Dr. Daniel Teitelbaum is a retired expert in toxicology who is among the prosecution’s witnesses. According to a bench brief filed by attorneys defending Henry A. Eschenbach, Teitelbaum  received hundreds of chest x-rays of Libby workers and workers from a W.R. Grace vermiculite mine in South Carolina in 1977.

Teitelbaum was the president of a laboratory called PoisonLab, which later became Enbionics. The company worked under contract Grace more than 30 years ago. The laboratory was to review chest x-rays from Grace’s Montana and South Carolina facilities to determine whether exposure to the vermiculite had caused any asbestos-related diseases, according to court documents. Though two radiologists conducted the review, Teitelbaum collected the results and forwarded them to Eschenbach.
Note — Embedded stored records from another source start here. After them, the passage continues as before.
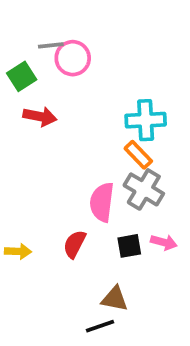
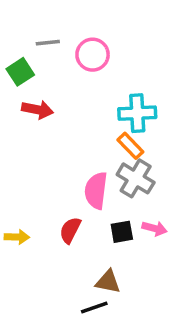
pink circle: (73, 58) -> (93, 55), moved

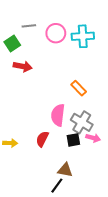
cyan cross: (137, 113) -> (83, 36), moved
gray cross: (136, 178) -> (82, 122), moved
black line: (94, 308) -> (57, 186), turned -35

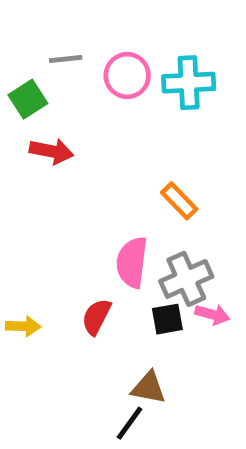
gray cross: (82, 122) -> (186, 279), turned 35

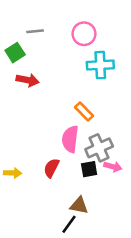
pink circle: (127, 76) -> (84, 34), moved
cyan cross: (189, 83) -> (100, 65), moved
orange rectangle: (179, 201) -> (84, 111), moved

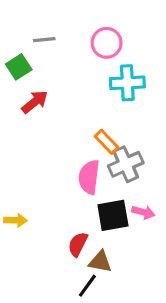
red arrow: (28, 80) -> (35, 102), turned -50
gray cross: (99, 148) -> (126, 164), moved
red semicircle: (51, 168) -> (78, 244), moved
black square: (89, 169) -> (113, 215), size x1.5

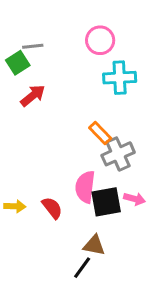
gray line: (44, 40) -> (33, 46), moved
pink semicircle: (89, 177) -> (85, 187), moved
red semicircle: (78, 244) -> (52, 208), moved, turned 115

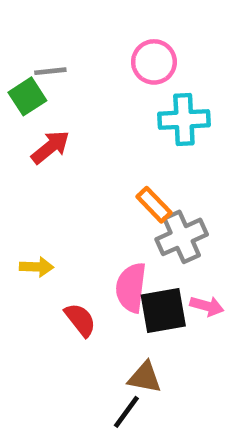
yellow arrow: (15, 206) -> (37, 267), moved

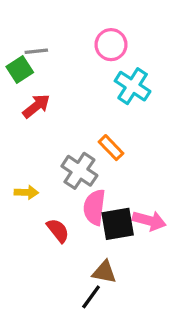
cyan cross: (184, 120) -> (133, 86), turned 36
gray cross: (182, 237) -> (79, 171), moved, turned -32
pink arrow: (207, 306) -> (149, 221), size x1.4

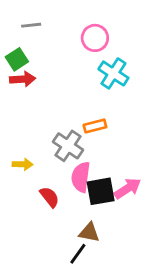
gray line: (36, 51) -> (31, 25), moved
red arrow: (36, 106) -> (23, 79), moved, turned 35
orange rectangle: (111, 148) -> (95, 126), turned -60
pink arrow: (149, 221) -> (128, 188), turned -48

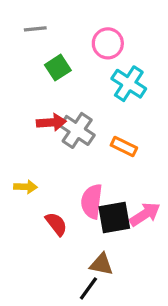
green square: (17, 59) -> (58, 68), moved
red arrow: (23, 79) -> (51, 122), moved
orange rectangle: (95, 126) -> (124, 147), moved, turned 40
gray cross: (68, 146) -> (77, 130), moved

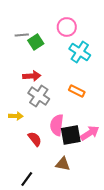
gray line: (35, 29) -> (22, 35), moved
gray cross: (77, 130) -> (39, 96), moved
black line: (88, 288) -> (27, 179), moved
In a New York Times article from Feb. 18, 2009, Teitelbaum said that the South Carolina mine’s vermiculite was not tainted with asbestos. “At the end of the study, I wrote a letter saying that 30 percent of the miners in Libby have asbestosis, and nobody in South Carolina has asbestosis,” he said. “They said thank you very much and did nothing with it.”

Defense lawyers for W.R. Grace and Eschenbach have tried to block testimony of Teitelbaum saying that such testimony would constitute an undisclosed expert opinion, according to Eschenbach’s bench brief regarding objections to potential testimony, filed March 11, 2009.

Defendants claim that Teitelbaum’s conclusions reached in 1977 are unreliable, and the medical report does not require expert testimony to aid the jury.

According to the government, in addition to being a factual witness, Teitelbaum is also a qualified expert in the field of toxicology. The government claims that Teitelbaum’s expert testimony in this case would assist the jury in understanding some of the terms and results embodied in the Enbionics Report, according to the government’s response to the defendants’ joint motions to exclude Teitelbaum’s testimony.